Data for review:
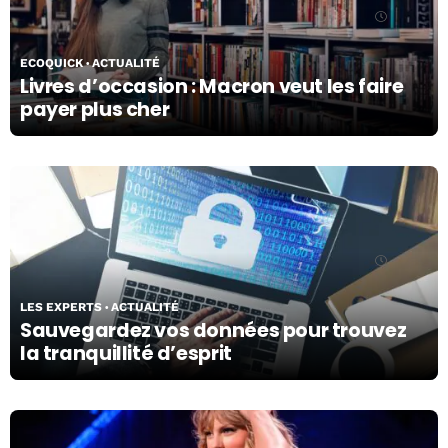
15/04/24
ECOQUICK
ACTUALITÉ
Livres d’occasion : Macron veut les faire
payer plus cher
12/04/24
LES EXPERTS
ACTUALITÉ
Sauvegardez vos données pour trouvez
la tranquillité d’esprit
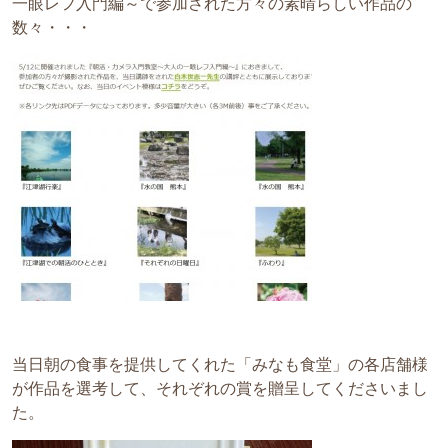
一眼レフ入門編～で参加された方々の素晴らしい作品の
数々・・・
当日朝の食事を提供してくれた「みなも食堂」の各店舗様
が作品を選考して、それぞれの賞を贈呈してくださいまし
た。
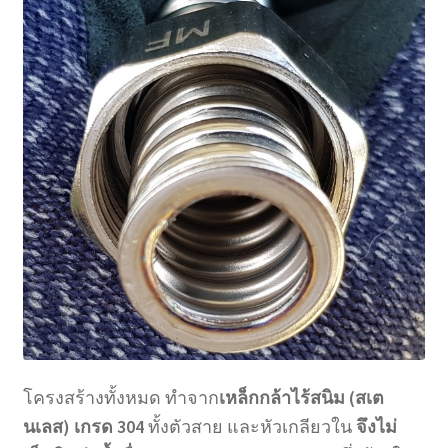
โครงสร้างทั้งหมด ทำจาก
เหล็กกล้าไร้สนิม (สเต
นเลส) เกรด 304
ทั้งตัวสาย และหัวเกลียวใน
จึงไม่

Exercise details: Give back every entry in its exact wording, leaving the pictures out.

Response to this exercise:
15/04/24
ECOQUICK
ACTUALITÉ
Livres d’occasion : Macron veut les faire
payer plus cher
12/04/24
LES EXPERTS
ACTUALITÉ
Sauvegardez vos données pour trouvez
la tranquillité d’esprit
一眼レフ入門編～で参加された方々の素晴らしい作品の
数々・・・
当日朝の食事を提供してくれた「みなも食堂」の各店舗様
が作品を選考して、それぞれの賞を贈呈してくださいまし
た。
โครงสร้างทั้งหมด ทำจาก
เหล็กกล้าไร้สนิม (สเต
นเลส) เกรด 304
ทั้งตัวสาย และหัวเกลียวใน
จึงไม่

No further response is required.